JAKARTA - Kementerian Komunikasi dan Digital (Komdigi) memutuskan untuk menghentikan sementara akses terhadap layanan kecerdasan buatan (AI) Grok. Hal itu ditujukan untuk mencegah penyebaran konten pornografi palsu yang dihasilkan oleh kecerdasan buatan.

"Demi melindungi perempuan, anak, dan seluruh masyarakat dari risiko konten pornografi palsu yang dihasilkan menggunakan teknologi kecerdasan artifisial, pemerintah melalui Kementerian Komdigi melakukan pemutusan akses sementara terhadap aplikasi Grok," ujar Menkomdigi Meutya Hafid, Sabtu (10/1/2026).

Pemerintah, kata Meutya, memandang praktik deepfake seksual nonkonsensual sebagai pelanggaran serius terhadap hak asasi manusia, martabat, serta keamanan warga negara di ruang digital.

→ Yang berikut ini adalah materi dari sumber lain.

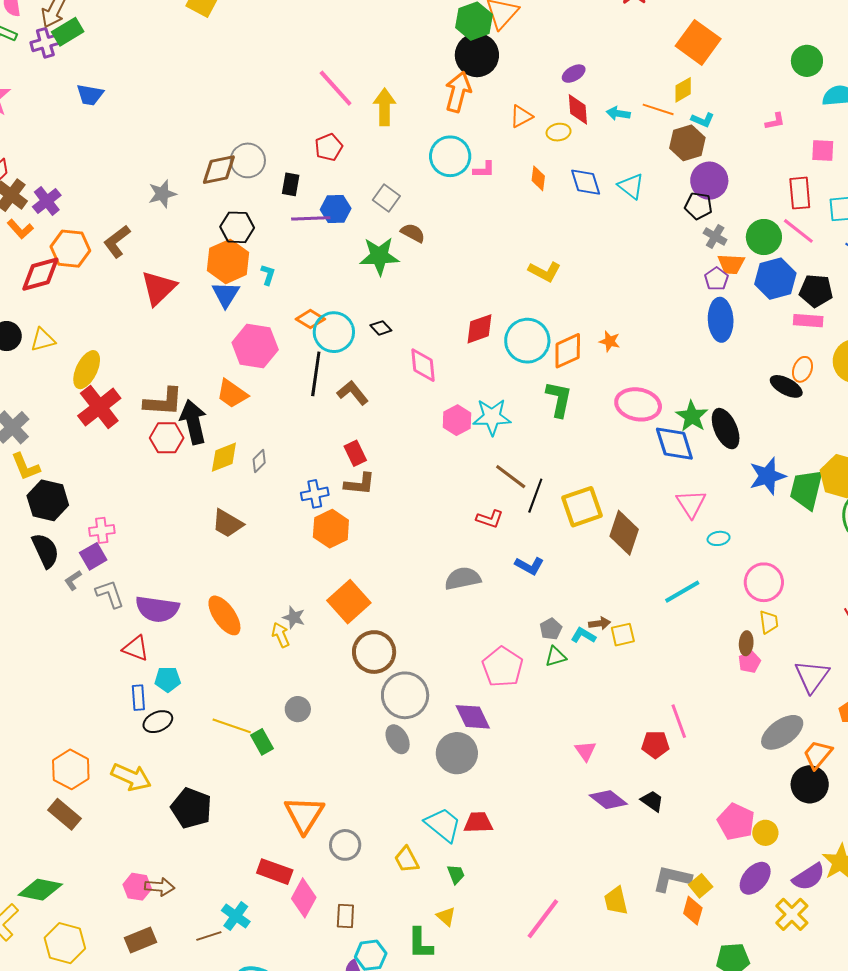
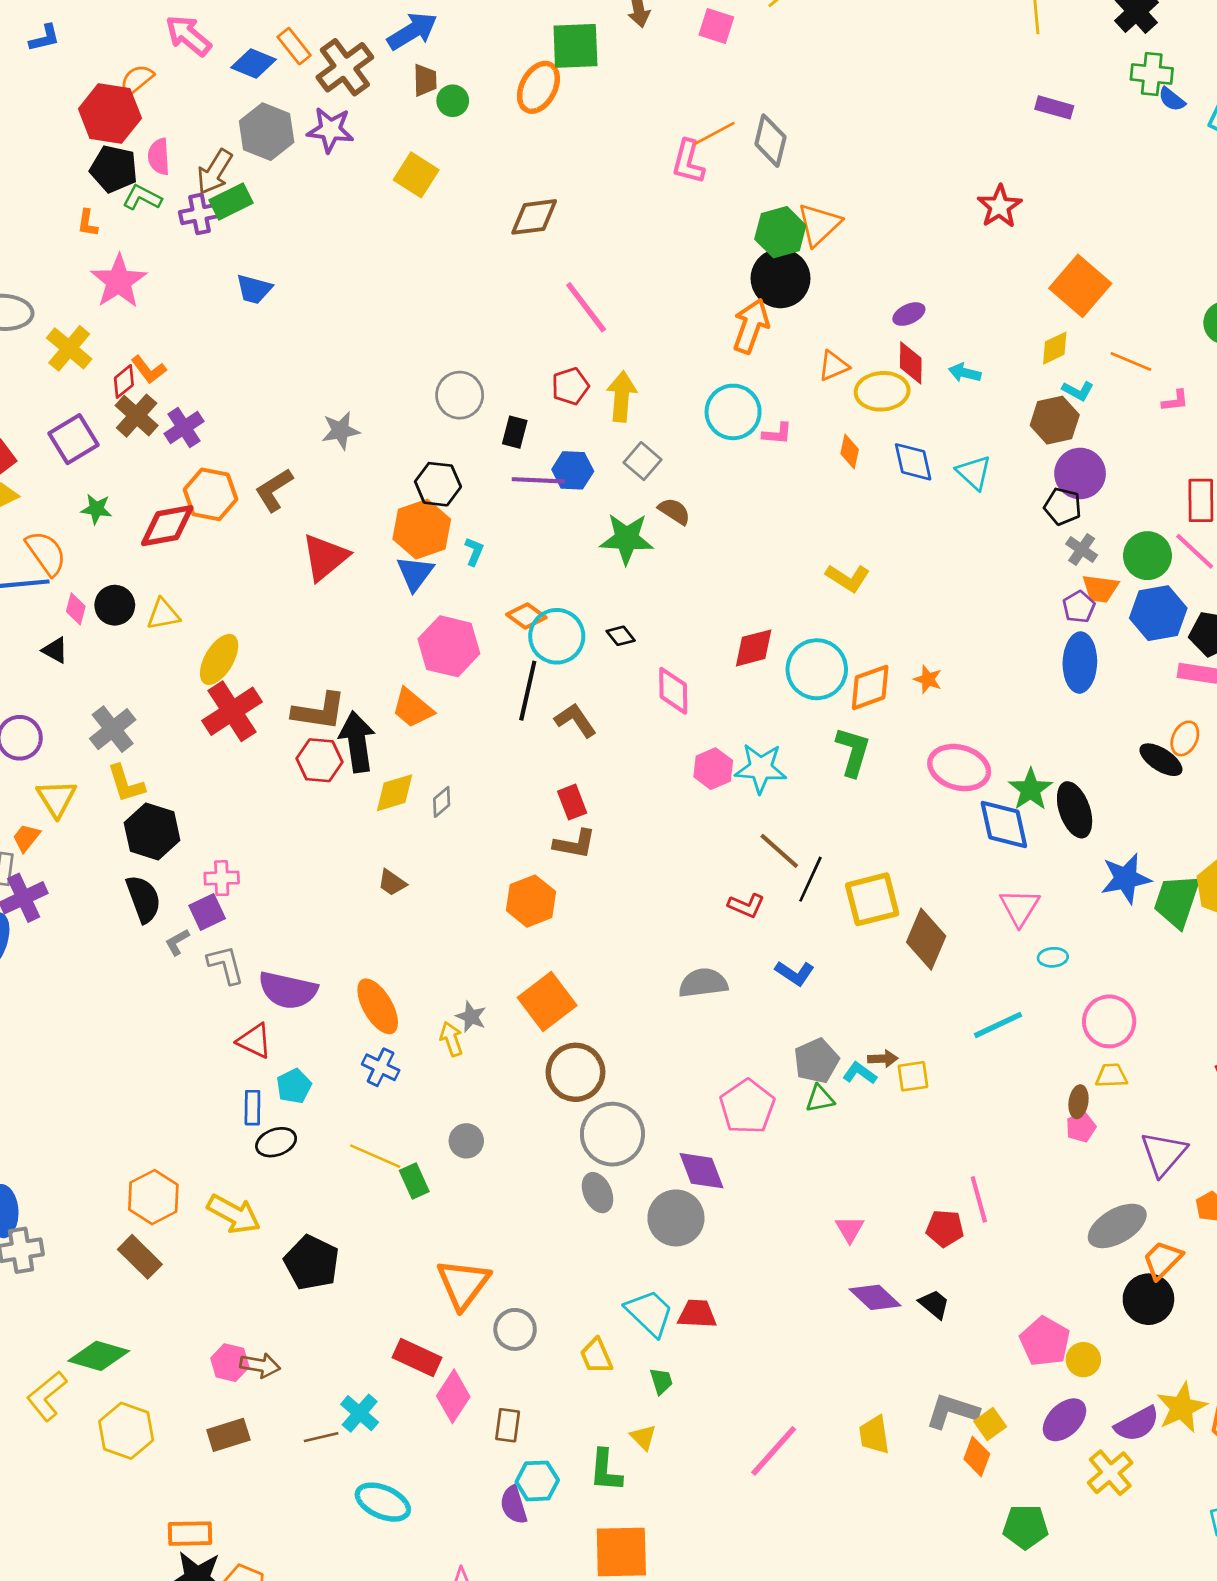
yellow arrow: (385, 107) -> (622, 396), moved
orange line: (658, 109) -> (1131, 361), moved
yellow ellipse: (559, 132) -> (882, 391), size x1.6
brown diamond: (219, 170) -> (534, 217), moved
orange L-shape: (20, 229) -> (149, 370), moved
blue cross: (315, 494) -> (381, 1067), moved, turned 32
brown trapezoid: (228, 523) -> (392, 883), size x0.7
yellow trapezoid: (769, 622) -> (1111, 1076), turned -90
gray pentagon: (551, 629) -> (816, 1061), size x1.5
cyan pentagon: (168, 679) -> (294, 1086), turned -30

"Kementerian Komdigi juga telah meminta Platform X untuk segera hadir guna memberikan klarifikasi terkait dampak negatif penggunaan Grok," ujar Meutya.

Meutya mengatakan, langkah penghentian sementara terhadap akses Grok tersebut didasari atas Peraturan Menteri Komunikasi dan Informatika Nomor 5 Tahun 2020 tentang Penyelenggara Sistem Elektronik Lingkup Privat.

"Khususnya Pasal 9, yang mewajibkan setiap Penyelenggara Sistem Elektronik (PSE) memastikan sistem elektronik yang dikelolanya tidak memuat, memfasilitasi, atau menyebarluaskan informasi elektronik dan/atau dokumen elektronik yang dilarang," pungkasnya.

Sebelumnya, Komdigi menindaklanjuti dugaan penyalahgunaan fitur kecerdasan buatan Grok AI pada platform X yang dimanfaatkan untuk memproduksi dan menyebarkan konten asusila, termasuk manipulasi foto pribadi yang bersifat sensitif tanpa persetujuan pemiliknya.

Direktur Jenderal Pengawasan Ruang Digital, Alexander Sabar, menyampaikan bahwa hasil penelusuran awal menunjukkan Grok AI belum memiliki pengaturan yang eksplisit dan memadai untuk mencegah produksi serta distribusi konten pornografi berbasis foto nyata warga Indonesia.

Kondisi tersebut berpotensi melanggar hak privasi dan hak atas citra diri (right to one’s image), khususnya ketika foto seseorang dimanipulasi atau disebarluaskan tanpa persetujuan yang sah.

“Temuan awal menunjukkan belum adanya pengaturan spesifik dalam Grok AI untuk mencegah pemanfaatan teknologi ini dalam pembuatan dan penyebaran konten pornografi berbasis foto pribadi. Hal ini berisiko menimbulkan pelanggaran serius terhadap privasi dan hak citra diri warga,” ujar Alexander di Jakarta, Rabu 7 Januari 2026.